Exercise: Word for word, repeat the lines of the records from the first line up to and including the line that contains "Рубцовска Алтайского края", passing over any pictures.

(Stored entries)
════════

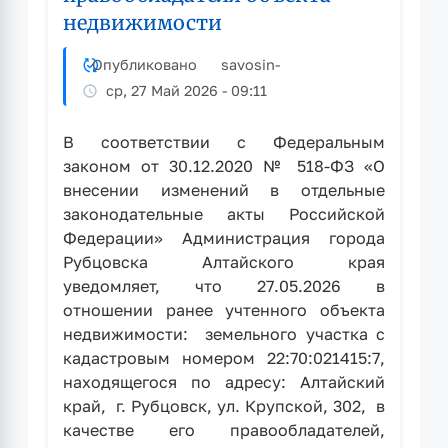
недвижимости
Опубликовано
savosin
-
ср, 27 Май 2026 - 09:11
В соответствии с Федеральным
законом от 30.12.2020 № 518-ФЗ «О
внесении изменений в отдельные
законодательные акты Российской
Федерации» Администрация города
Рубцовска Алтайского края
уведомляет, что 27.05.2026 в
отношении ранее учтенного объекта
недвижимости: земельного участка с
кадастровым номером 22:70:021415:7,
находящегося по адресу: Алтайский
край, г. Рубцовск, ул. Крупской, 302, в
качестве его правообладателей,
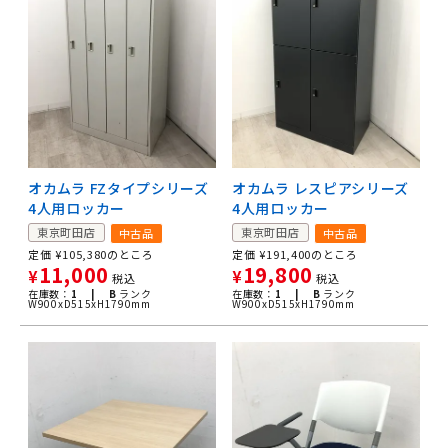
オカムラ FZタイプシリーズ
オカムラ レスピアシリーズ
4人用ロッカー
4人用ロッカー
東京町田店
東京町田店
中古品
中古品
定価
¥
105,380
のところ
定価
¥
191,400
のところ
11,000
19,800
¥
¥
税込
税込
在庫数：
1 |
B
ランク
在庫数：
1 |
B
ランク
W900xD515xH1790mm
W900xD515xH1790mm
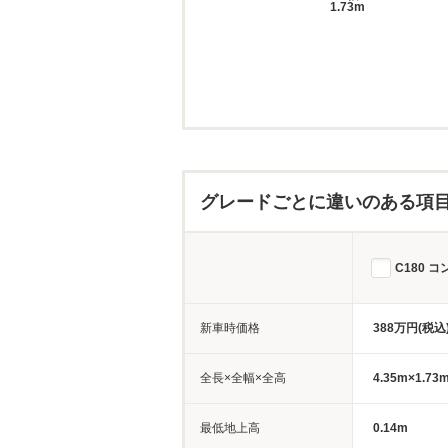
1.73m
グレードごとに違いのある項
C180 
新車時価格
388万円(税込
全長×全幅×全高
4.35m×1.73
最低地上高
0.14m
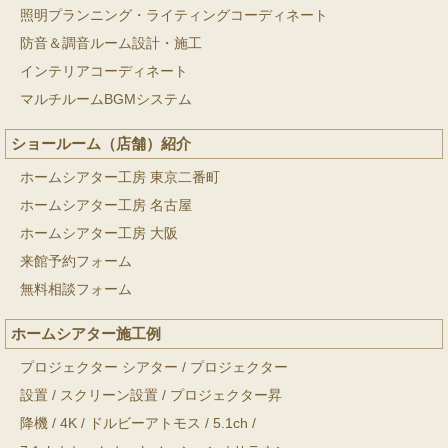
照明プランニング・ライティングコーディネート
防音＆調音ルーム設計・施工
インテリアコーディネート
マルチルームBGMシステム
ショールーム（店舗）紹介
ホームシアター工房 東京二番町
ホームシアター工房 名古屋
ホームシアター工房 大阪
来館予約フォーム
無料相談フォーム
ホームシアター施工例
プロジェクター シアター
/
プロジェクター
設置
/
スクリーン設置
/
プロジェクター昇
降機
/
4K
/
ドルビーアトモス
/
5.1ch
/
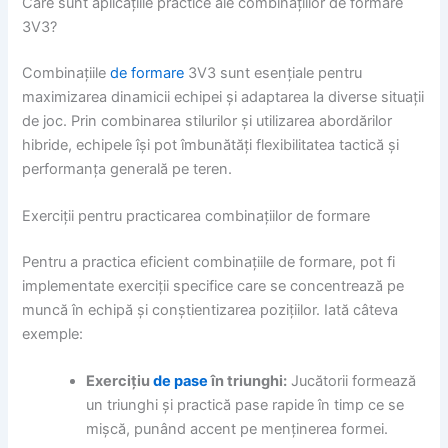
Care sunt aplicațiile practice ale combinațiilor de formare
3V3?
Combinațiile
de formare
3V3 sunt esențiale pentru
maximizarea dinamicii echipei și adaptarea la diverse situații
de joc. Prin combinarea stilurilor și utilizarea abordărilor
hibride, echipele își pot îmbunătăți flexibilitatea tactică și
performanța generală pe teren.
Exerciții pentru practicarea combinațiilor de formare
Pentru a practica eficient combinațiile de formare, pot fi
implementate exerciții specifice care se concentrează pe
muncă în echipă și conștientizarea pozițiilor. Iată câteva
exemple:
Exercițiu
de pase
în triunghi:
Jucătorii formează
un triunghi și practică pase rapide în timp ce se
mișcă, punând accent pe menținerea formei.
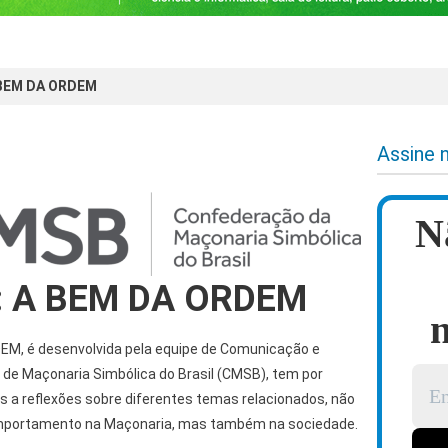
 BEM DA ORDEM
Assine 
N
: A BEM DA ORDEM
n
M, é desenvolvida pela equipe de Comunicação e
de Maçonaria Simbólica do Brasil (CMSB), tem por
os a reflexões sobre diferentes temas relacionados, não
mportamento na Maçonaria, mas também na sociedade.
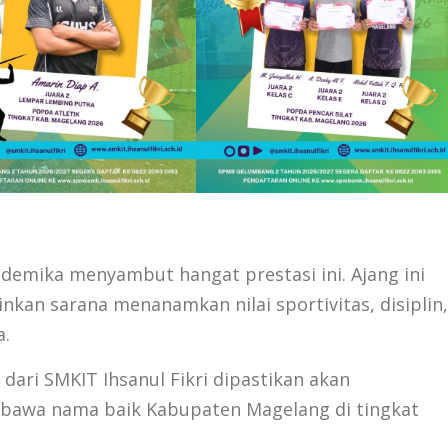
ademika menyambut hangat prestasi ini. Ajang ini
nkan sarana menanamkan nilai sportivitas, disiplin,
a.
 dari SMKIT Ihsanul Fikri dipastikan akan
bawa nama baik Kabupaten Magelang di tingkat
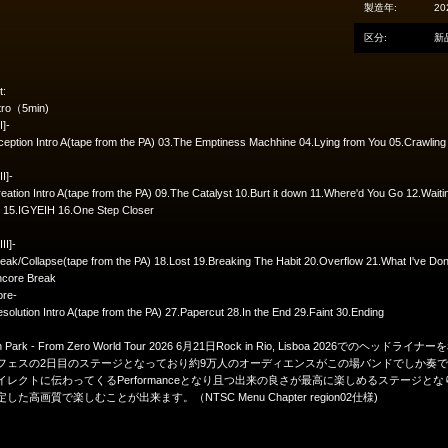
製造年:
20
区分:
新
t:
ntro（5min)
I]-
ception Intro A(tape from the PA) 03.The Emptiness Machhine 04.Lying from You 05.Crawli
II]-
eation Intro A(tape from the PA) 09.The Catalyst 10.Burt it down 11.Where'd You Go 12.Wai
 15.IGYEIH 16.One Step Closer
III]-
eak/Collapse(tape from the PA) 18.Lost 19.Breaking The Habit 20.Overflow 21.What I've D
ncore Break
ore-
solution Intro A(tape from the PA) 27.Papercut 28.In the End 29.Faint 30.Ending
kin Park - From Zero World Tour 2026 6月21日Rock in Rio, Lisboa 2026で
フェスの2日目のステージとなっており約9万人のオーディエンスがこの場バンドでしか奏
イレクトに伝わってくるPerformanceとなり且つ出来の良さが最高に楽しめるステージと
した高画質で楽しむことが出来ます。（NTSC Menu Chapter region02仕様)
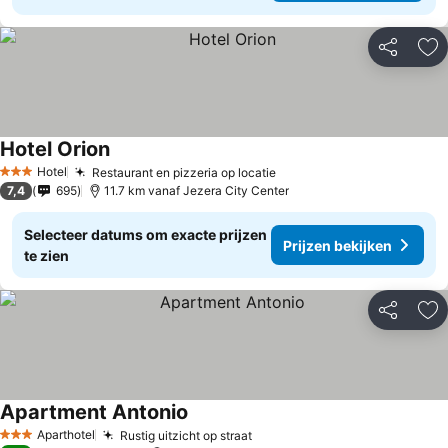
Delen
To
Hotel Orion
Hotel
Restaurant en pizzeria op locatie
3 Sterren
7,4
695
11.7 km vanaf Jezera City Center
Selecteer datums om exacte prijzen
Prijzen bekijken
te zien
Delen
To
Apartment Antonio
Aparthotel
Rustig uitzicht op straat
3 Sterren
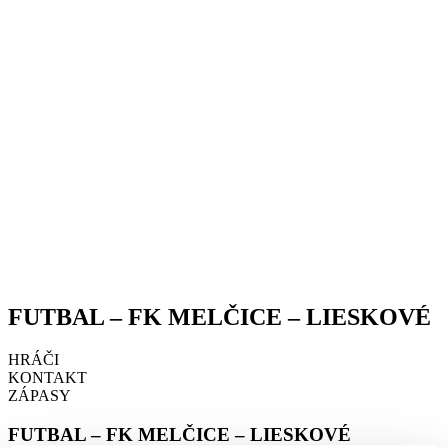
FUTBAL – FK MELČICE – LIESKOVÉ
HRÁČI
KONTAKT
ZÁPASY
FUTBAL – FK MELČICE – LIESKOVÉ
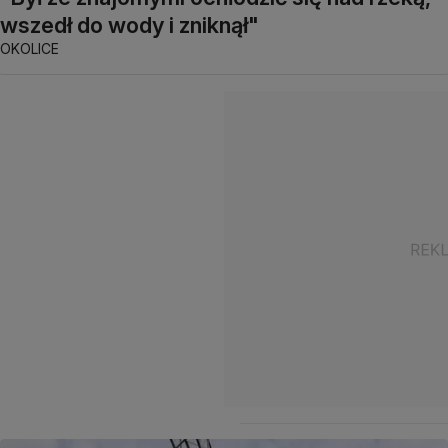
wszedł do wody i zniknął"
OKOLICE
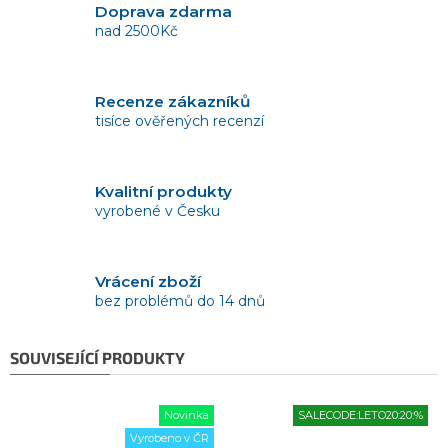
Doprava zdarma
nad 2500Kč
Recenze zákazníků
tisíce ověřených recenzí
Kvalitní produkty
vyrobené v Česku
Vrácení zboží
bez problémů do 14 dnů
SOUVISEJÍCÍ PRODUKTY
Novinka
SALECODE:LETO20:20:%
Vyrobeno v ČR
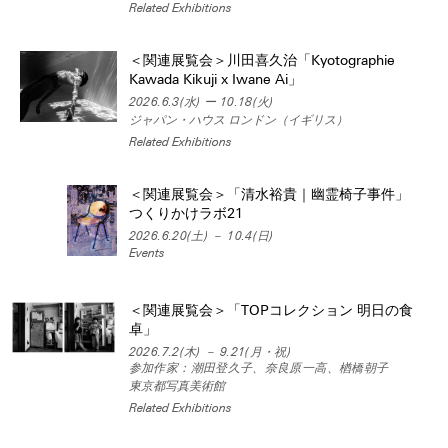
Related Exhibitions
＜関連展覧会＞川田喜久治「Kyotographie
Kawada Kikuji x Iwane Ai」
2026.6.3(水) ー 10.18(火)
ジャパン・ハウス ロンドン（イギリス）
Related Exhibitions
＜関連展覧会＞「清水裕貴｜幽霊椅子事件」
つくりかけラボ21
2026.6.20(土) － 10.4(日)
Events
＜関連展覧会＞「TOPコレクション 明日の食
卓」
2026.7.2(木) － 9.21(月・祝)
参加作家：潮田登久子、奈良原一高、楢橋朝子
東京都写真美術館
Related Exhibitions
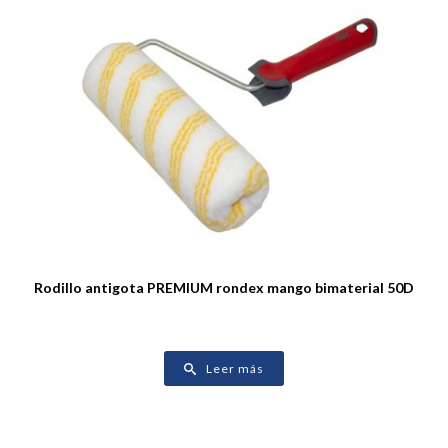
Rodillo antigota PREMIUM rondex mango bimaterial 50D
Leer más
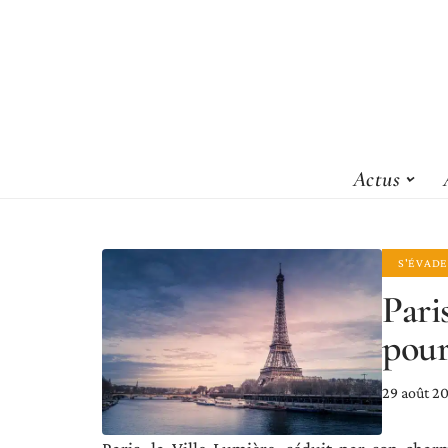
Actus
S'ÉVAD
Pari
pour
29 août 2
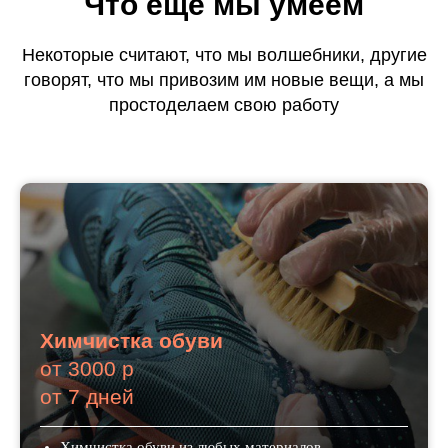
Что еще мы умеем
Некоторые считают, что мы волшебники, другие
говорят, что мы привозим им новые вещи, а мы
просто
делаем
свою работу
Химчистка обуви
от 3000 р
от 7 дней
Химчистка обуви из любых материалов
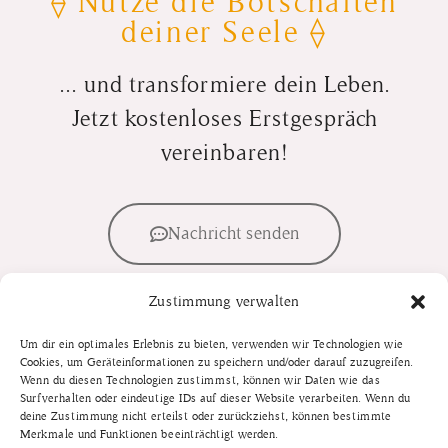
⟠ Nutze die Botschaften
deiner Seele ⟠
... und transformiere dein Leben.
Jetzt kostenloses Erstgespräch
vereinbaren!
Nachricht senden
Zustimmung verwalten
E-Mail senden
Um dir ein optimales Erlebnis zu bieten, verwenden wir Technologien wie
Cookies, um Geräteinformationen zu speichern und/oder darauf zuzugreifen.
Wenn du diesen Technologien zustimmst, können wir Daten wie das
Surfverhalten oder eindeutige IDs auf dieser Website verarbeiten. Wenn du
deine Zustimmung nicht erteilst oder zurückziehst, können bestimmte
Merkmale und Funktionen beeinträchtigt werden.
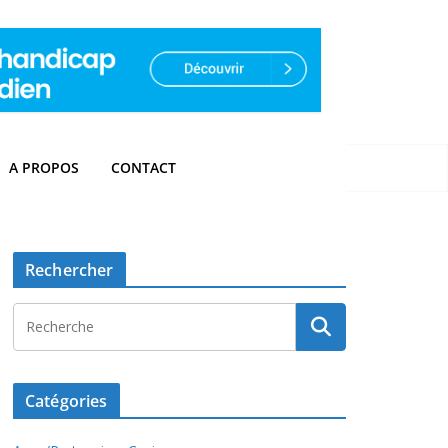
A PROPOS
CONTACT
Rechercher
Catégories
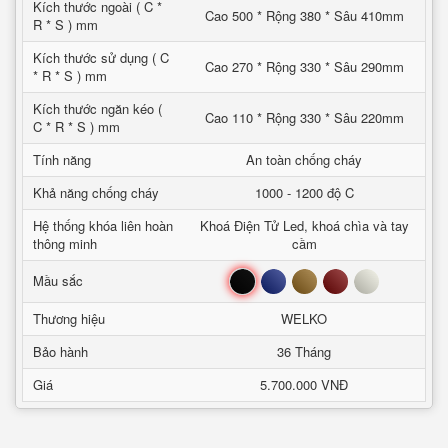
Kích thước ngoài ( C *
Cao 500 * Rộng 380 * Sâu 410mm
R * S ) mm
Kích thước sử dụng ( C
Cao 270 * Rộng 330 * Sâu 290mm
* R * S ) mm
Kích thước ngăn kéo (
Cao 110 * Rộng 330 * Sâu 220mm
C * R * S ) mm
Tính năng
An toàn chống cháy
Khả năng chống cháy
1000 - 1200 độ C
Hệ thống khóa liên hoàn
Khoá Điện Tử Led, khoá chìa và tay
thông minh
cầm
Đen
Xanh
Nâu
Đỏ
Trắng
Mầu sắc
Thương hiệu
WELKO
Bảo hành
36 Tháng
Giá
5.700.000 VNĐ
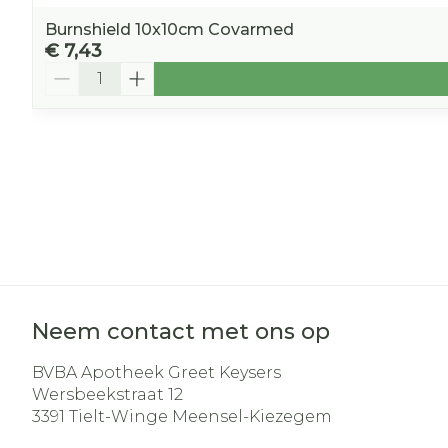
Burnshield 10x10cm Covarmed
€ 7,43
Aantal
Neem contact met ons op
BVBA Apotheek Greet Keysers
Wersbeekstraat 12
3391
Tielt-Winge Meensel-Kiezegem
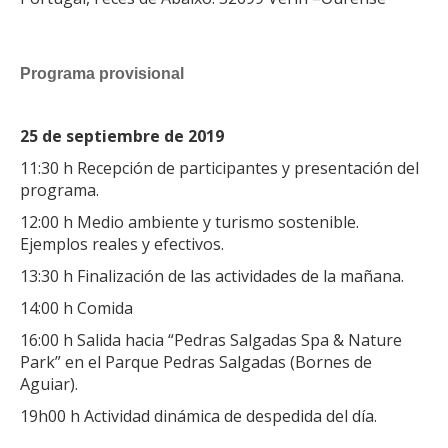
Programa provisional
25 de septiembre de 2019
11:30 h Recepción de participantes y presentación del
programa.
12:00 h Medio ambiente y turismo sostenible.
Ejemplos reales y efectivos.
13:30 h Finalización de las actividades de la mañana.
14:00 h Comida
16:00 h Salida hacia “Pedras Salgadas Spa & Nature
Park” en el Parque Pedras Salgadas (Bornes de
Aguiar).
19h00 h Actividad dinámica de despedida del día.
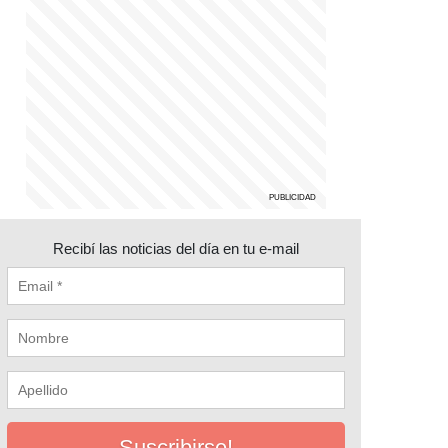
Recibí las noticias del día en tu e-mail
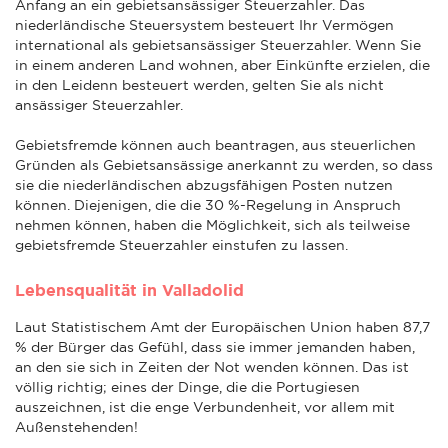
Anfang an ein gebietsansässiger Steuerzahler. Das
niederländische Steuersystem besteuert Ihr Vermögen
international als gebietsansässiger Steuerzahler. Wenn Sie
in einem anderen Land wohnen, aber Einkünfte erzielen, die
in den Leidenn besteuert werden, gelten Sie als nicht
ansässiger Steuerzahler.
Gebietsfremde können auch beantragen, aus steuerlichen
Gründen als Gebietsansässige anerkannt zu werden, so dass
sie die niederländischen abzugsfähigen Posten nutzen
können. Diejenigen, die die 30 %-Regelung in Anspruch
nehmen können, haben die Möglichkeit, sich als teilweise
gebietsfremde Steuerzahler einstufen zu lassen.
Lebensqualität in Valladolid
Laut Statistischem Amt der Europäischen Union haben 87,7
% der Bürger das Gefühl, dass sie immer jemanden haben,
an den sie sich in Zeiten der Not wenden können. Das ist
völlig richtig; eines der Dinge, die die Portugiesen
auszeichnen, ist die enge Verbundenheit, vor allem mit
Außenstehenden!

════════

Reply to the task:
недвижимости
Опубликовано
savosin
-
ср, 27 Май 2026 - 09:11
В соответствии с Федеральным
законом от 30.12.2020 № 518-ФЗ «О
внесении изменений в отдельные
законодательные акты Российской
Федерации» Администрация города
Рубцовска Алтайского края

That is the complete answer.